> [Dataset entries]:
━━━━━━━━━━━━━━━━━━━━
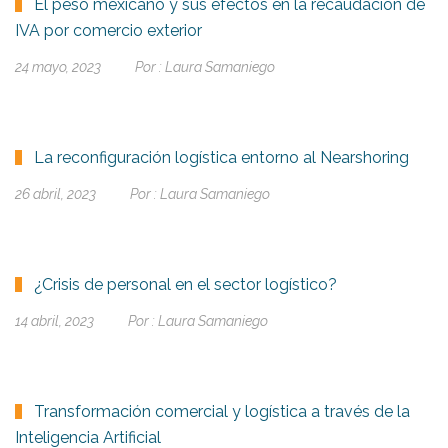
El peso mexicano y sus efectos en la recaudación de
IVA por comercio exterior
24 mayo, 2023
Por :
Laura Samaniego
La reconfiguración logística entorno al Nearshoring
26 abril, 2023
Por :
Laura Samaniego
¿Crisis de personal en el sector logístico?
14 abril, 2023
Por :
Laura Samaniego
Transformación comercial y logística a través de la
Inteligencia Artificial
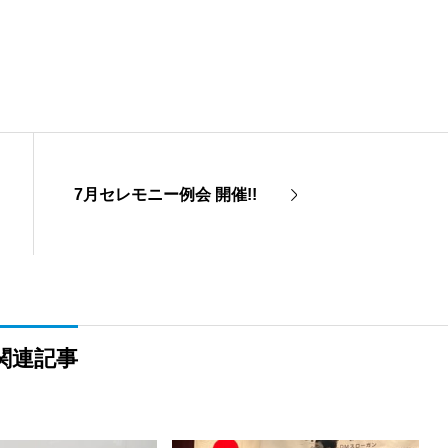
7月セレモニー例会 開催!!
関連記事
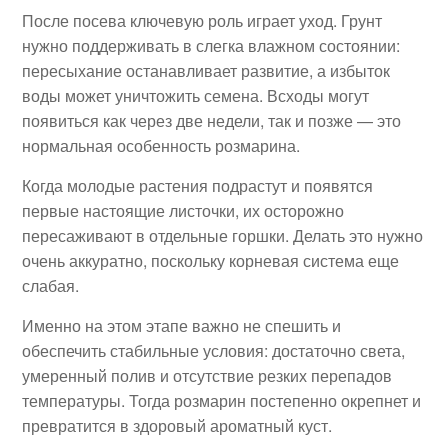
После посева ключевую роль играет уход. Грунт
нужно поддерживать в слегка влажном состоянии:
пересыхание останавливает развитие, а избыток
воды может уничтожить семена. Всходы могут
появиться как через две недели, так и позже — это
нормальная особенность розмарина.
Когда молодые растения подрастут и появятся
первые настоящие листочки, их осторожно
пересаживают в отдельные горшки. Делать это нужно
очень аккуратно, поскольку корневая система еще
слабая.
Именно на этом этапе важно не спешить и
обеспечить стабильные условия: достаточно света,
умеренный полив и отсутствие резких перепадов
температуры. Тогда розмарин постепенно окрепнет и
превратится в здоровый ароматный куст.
━━━━━━━━━━━━━━━━━━━━
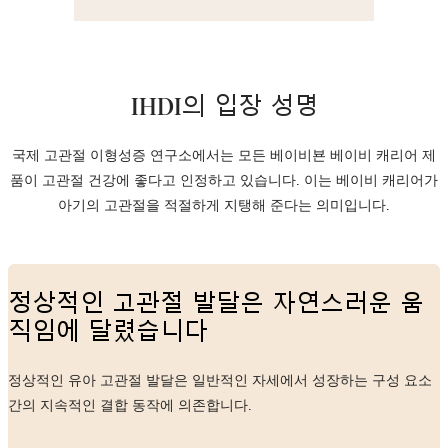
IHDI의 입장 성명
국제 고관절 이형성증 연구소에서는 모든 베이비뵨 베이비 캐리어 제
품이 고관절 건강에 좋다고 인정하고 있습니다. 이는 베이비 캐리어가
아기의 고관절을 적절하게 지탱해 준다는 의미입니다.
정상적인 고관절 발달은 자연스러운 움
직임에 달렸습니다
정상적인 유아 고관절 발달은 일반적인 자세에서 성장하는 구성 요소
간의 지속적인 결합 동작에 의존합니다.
━━━━━━━━━━━━━━━━━━━━
> [Work instruction]:
Only lines that hold the string "logística" belong in the answer, so copy every one of them from the records.

> [Result of this task]:
La reconfiguración logística entorno al Nearshoring
Transformación comercial y logística a través de la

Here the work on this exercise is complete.